School of Biological Sciences, Chung-Ang University, Seoul, Republic of Korea.
J Bacteriol. 2012 May;194(9):2214-20. doi: 10.1128/JB.00099-12. Epub 2012 Feb 17.
In Escherichia coli, the corA gene encodes a transporter that mediates the influx of Co(2+), Mg(2+), and Ni(2+) into the cell. During the course of experiments aimed at identifying RNase III-dependent genes in E. coli, we observed that steady-state levels of corA mRNA as well as the degree of cobalt influx into the cell were dependent on cellular concentrations of RNase III. In addition, changes in corA expression levels by different cellular concentrations of RNase III were closely correlated with degrees of resistance of E. coli cells to Co(2+) and Ni(2+). In vitro and in vivo cleavage analyses of corA mRNA identified RNase III cleavage sites in the 5'-untranslated region of the corA mRNA. The introduction of nucleotide substitutions at the identified RNase III cleavage sites abolished RNase III cleavage activity on corA mRNA and resulted in prolonged half-lives of the mRNA, which demonstrates that RNase III cleavage constitutes a rate-determining step for corA mRNA degradation.

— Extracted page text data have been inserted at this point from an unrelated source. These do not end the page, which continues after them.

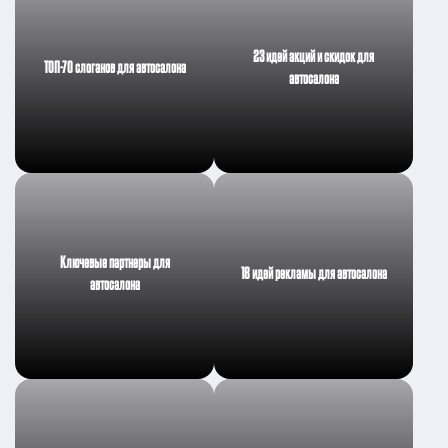
23 идей акций и скидок для
ТОП-70 слоганов для автосалона
автосалона
Ключевые партнеры для
18 идей рекламы для автосалона
автосалона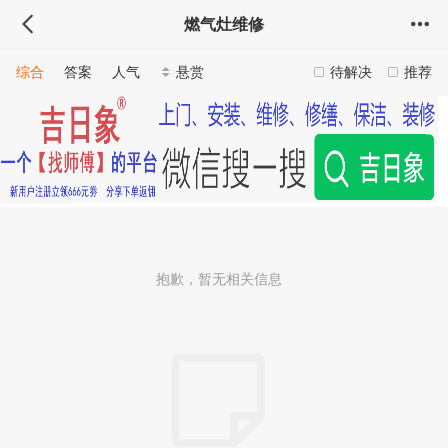
燃气灶维修
综合
答案
人气
悬赏
待解决
推荐
抱歉，暂无相关信息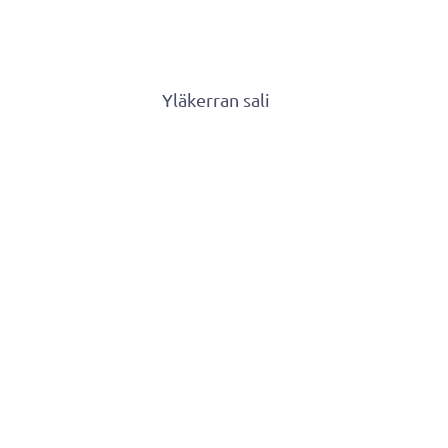
Yläkerran sali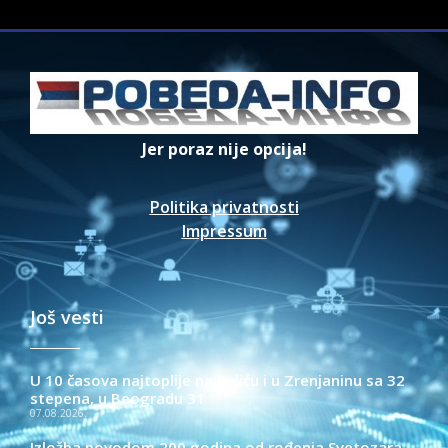
Jer poraz nije opcija!
Politika privatnosti
Impressum
Još vesti
U 10 časova najtoplije na Paliću i u Zrenjaninu sa 32
stepena, u Beogradu 31
07.08.2026.
Izložba povodom 200 godina od rođenja Svetozara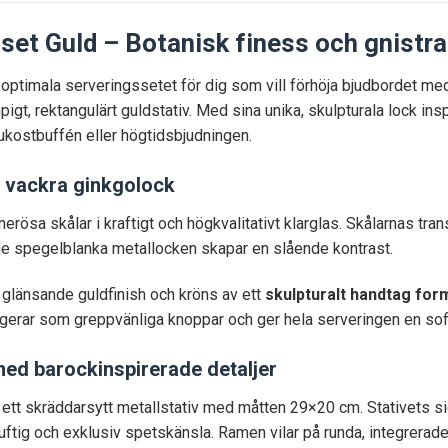
set Guld – Botanisk finess och gnistra
 optimala serveringssetet för dig som vill förhöja bjudbordet med
pigt, rektangulärt guldstativ. Med sina unika, skulpturala lock ins
rukostbuffén eller högtidsbjudningen.
r vackra ginkgolock
erösa skålar i kraftigt och högkvalitativt klarglas. Skålarnas tran
 de spegelblanka metallocken skapar en slående kontrast.
en glänsande guldfinish och kröns av ett
skulpturalt handtag fo
erar som greppvänliga knoppar och ger hela serveringen en sofis
med barockinspirerade detaljer
 i ett skräddarsytt metallstativ med måtten 29×20 cm. Stativets 
uftig och exklusiv spetskänsla. Ramen vilar på runda, integrerade 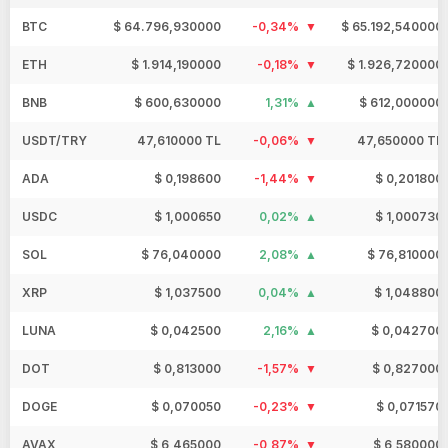
BTC
$ 64.796,930000
-0,34%
$ 65.192,540000
ETH
$ 1.914,190000
-0,18%
$ 1.926,720000
BNB
$ 600,630000
1,31%
$ 612,000000
USDT/TRY
47,610000 TL
-0,06%
47,650000 TL
ADA
$ 0,198600
-1,44%
$ 0,201800
USDC
$ 1,000650
0,02%
$ 1,000730
SOL
$ 76,040000
2,08%
$ 76,810000
XRP
$ 1,037500
0,04%
$ 1,048800
LUNA
$ 0,042500
2,16%
$ 0,042700
DOT
$ 0,813000
-1,57%
$ 0,827000
DOGE
$ 0,070050
-0,23%
$ 0,071570
AVAX
$ 6,465000
-0,87%
$ 6,580000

These findings reveal an RNase III-mediated regulatory pathway that functions to modulate corA expression and, in turn, the influx of metal ions transported by CorA in E. coli.

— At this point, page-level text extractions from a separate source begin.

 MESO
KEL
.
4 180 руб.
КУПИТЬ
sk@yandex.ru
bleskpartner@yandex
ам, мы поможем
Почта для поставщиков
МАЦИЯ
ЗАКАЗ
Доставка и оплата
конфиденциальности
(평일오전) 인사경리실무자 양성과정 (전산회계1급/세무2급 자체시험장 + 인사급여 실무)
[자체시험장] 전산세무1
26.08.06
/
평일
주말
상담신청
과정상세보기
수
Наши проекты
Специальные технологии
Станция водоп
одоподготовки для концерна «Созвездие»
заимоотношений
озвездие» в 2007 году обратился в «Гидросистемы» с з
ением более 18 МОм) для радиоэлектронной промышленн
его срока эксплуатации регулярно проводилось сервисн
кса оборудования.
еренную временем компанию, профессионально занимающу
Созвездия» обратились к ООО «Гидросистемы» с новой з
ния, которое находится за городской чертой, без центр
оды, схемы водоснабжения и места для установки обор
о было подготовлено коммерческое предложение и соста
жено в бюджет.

在大肠杆菌中,corA 基因编码一种转运体,介导 Co(2+)、Mg(2+)和 Ni(2+)进入细胞。在旨在鉴定大肠杆菌中 RNase III 依赖性基因的实验过程中,我们观察到 corA mRNA 的稳态水平以及钴流入细胞的程度依赖于细胞中 RNase III 的浓度。此外,不同细胞浓度的 RNase III 对 corA 表达水平的改变与大肠杆菌细胞对 Co(2+)和 Ni(2+)的抗性程度密切相关。corA mRNA 的体外和体内切割分析鉴定了 corA mRNA 5'非翻译区的 RNase III 切割位点。在鉴定的 RNase III 切割位点引入核苷酸取代会使 corA mRNA 上的 RNase III 切割活性丧失,并导致 mRNA 的半衰期延长,这表明 RNase III 切割是 corA mRNA 降解的限速步骤。这些发现揭示了一种由 RNase III 介导的调节途径,该途径可调节 corA 的表达,进而调节由 CorA 在大肠杆菌中转运的金属离子的流入。